I essay a good bit over the declining birth-rate of Germany, and what it really 'means'. Today, Deutsche Welle picked up the topic and talked to a new study done by the Bertelsmann Foundation. They've been around for forty years and tend to be recognized as a pretty decent think-tank operation.
So the numbers got crunched. Germany would have to go out and actively recruit 260,000 migrant-workers every single year for at least forty years, to meet the decline.
In pure numbers, if Germany does nothing....they'd easily find themselves missing 16-million workers by 2060. It's a situation that industry and finance cannot allow to happen.

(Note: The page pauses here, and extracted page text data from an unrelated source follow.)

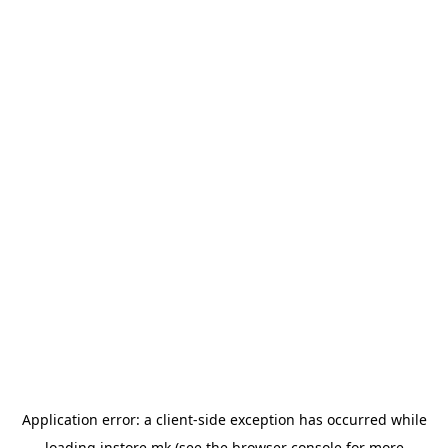
Application error: a
client
-side exception has occurred while
loading
instore.mk
(see the
browser console
for more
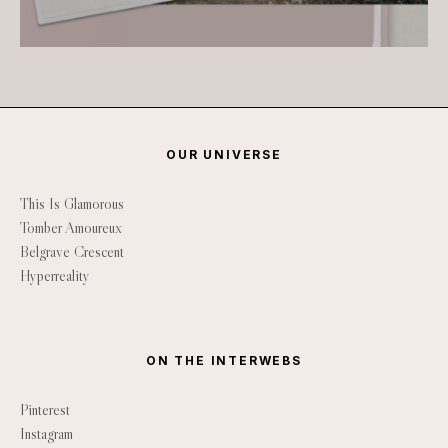
OUR UNIVERSE
This Is Glamorous
Tomber Amoureux
Belgrave Crescent
Hyperreality
ON THE INTERWEBS
Pinterest
Instagram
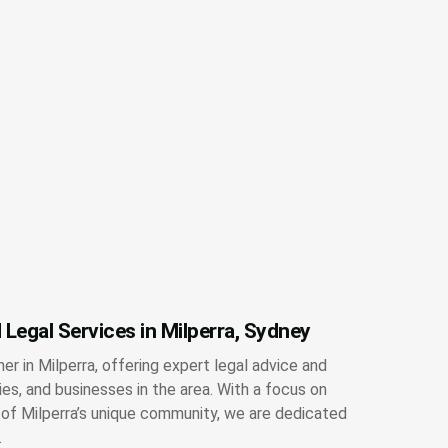
 Legal Services in Milperra, Sydney
ner in Milperra, offering expert legal advice and
lies, and businesses in the area. With a focus on
g of Milperra’s unique community, we are dedicated
.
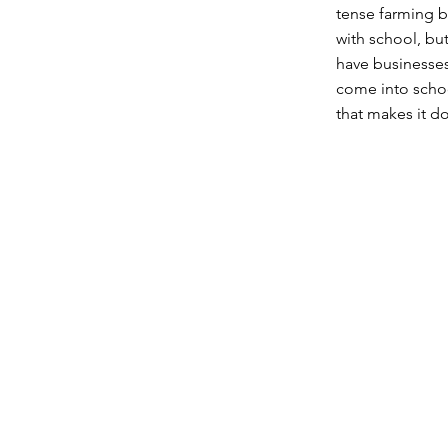
tense farming b
with school, bu
have businesses
come into schoo
that makes it d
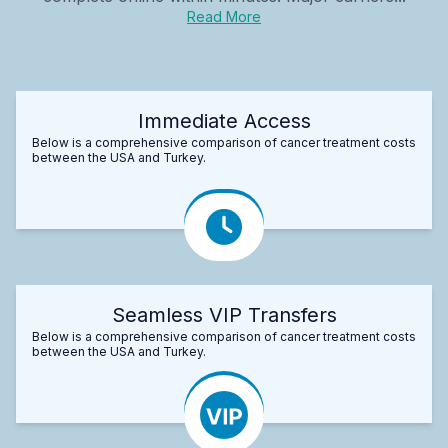
Read More
Immediate Access
Below is a comprehensive comparison of cancer treatment costs
between the USA and Turkey.
Seamless VIP Transfers
Below is a comprehensive comparison of cancer treatment costs
between the USA and Turkey.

Harsh reality? More or less. But here's the thing....when they say 260,000 migrant workers....they aren't talking about family members....they are talking about 260,000 actual workers. So the real math here would mean at least 400,000 a year (wives, husbands, kids) need to be on some entry path.
Added to this, they aren't saying they want 260,000 burger-flippers, or cleaning ladies. The hype here should be individuals with work skills, university time, and craftsmanship talents....that can easily fit into the workplace within a year or two.

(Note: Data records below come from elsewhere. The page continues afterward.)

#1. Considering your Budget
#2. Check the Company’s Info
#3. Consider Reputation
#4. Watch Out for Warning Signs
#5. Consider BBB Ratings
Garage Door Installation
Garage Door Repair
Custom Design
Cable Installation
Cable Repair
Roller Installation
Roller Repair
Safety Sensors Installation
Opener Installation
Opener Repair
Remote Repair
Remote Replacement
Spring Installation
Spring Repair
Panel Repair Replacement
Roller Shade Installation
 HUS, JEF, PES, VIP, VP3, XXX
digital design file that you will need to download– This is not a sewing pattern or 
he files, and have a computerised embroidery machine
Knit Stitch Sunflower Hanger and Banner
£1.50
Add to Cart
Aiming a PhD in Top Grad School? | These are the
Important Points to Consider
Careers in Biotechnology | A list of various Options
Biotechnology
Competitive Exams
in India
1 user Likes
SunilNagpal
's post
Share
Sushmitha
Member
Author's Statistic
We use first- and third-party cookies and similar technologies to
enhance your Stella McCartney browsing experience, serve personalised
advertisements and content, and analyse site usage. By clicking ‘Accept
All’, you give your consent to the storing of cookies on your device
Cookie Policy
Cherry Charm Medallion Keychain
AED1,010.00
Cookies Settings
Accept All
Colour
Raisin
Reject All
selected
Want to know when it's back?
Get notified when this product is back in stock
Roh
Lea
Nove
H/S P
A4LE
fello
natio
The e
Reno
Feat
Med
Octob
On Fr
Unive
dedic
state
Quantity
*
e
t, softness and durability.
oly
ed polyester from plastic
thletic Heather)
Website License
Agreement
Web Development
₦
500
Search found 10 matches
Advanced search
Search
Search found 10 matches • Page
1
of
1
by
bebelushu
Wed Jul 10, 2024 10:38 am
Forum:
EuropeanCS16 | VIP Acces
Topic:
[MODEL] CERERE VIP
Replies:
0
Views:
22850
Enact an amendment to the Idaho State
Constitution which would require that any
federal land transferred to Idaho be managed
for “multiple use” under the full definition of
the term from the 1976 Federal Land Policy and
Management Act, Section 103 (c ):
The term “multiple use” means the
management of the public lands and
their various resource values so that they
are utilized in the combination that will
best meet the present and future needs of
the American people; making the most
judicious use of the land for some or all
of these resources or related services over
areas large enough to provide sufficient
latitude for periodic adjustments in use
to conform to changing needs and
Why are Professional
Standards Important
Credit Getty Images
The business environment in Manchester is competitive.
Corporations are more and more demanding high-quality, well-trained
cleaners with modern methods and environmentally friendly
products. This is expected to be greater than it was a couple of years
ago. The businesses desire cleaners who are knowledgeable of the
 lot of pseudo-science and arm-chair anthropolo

A real plan to 'recruit'? No. There is no such plan. That's the humorous part of the German 'open-door' policy.....you could easily end up with fifty-percent of the incoming crowd having no more than basic skills to run a apple-cart, or stocking shelves, or flipping burgers. So you end up with 'problem-children' who trigger increased public safety concerns, more policing actions, and welfare supplements going on for years for an individual without real work talents.
But there is this other odd part to the idea of 260,000 folks coming in each year.....they'd mostly center around the top fifty metropolitan areas of the country (where jobs lie), while rural areas would be depopulated even more. It's a curious scenario, with no real solution.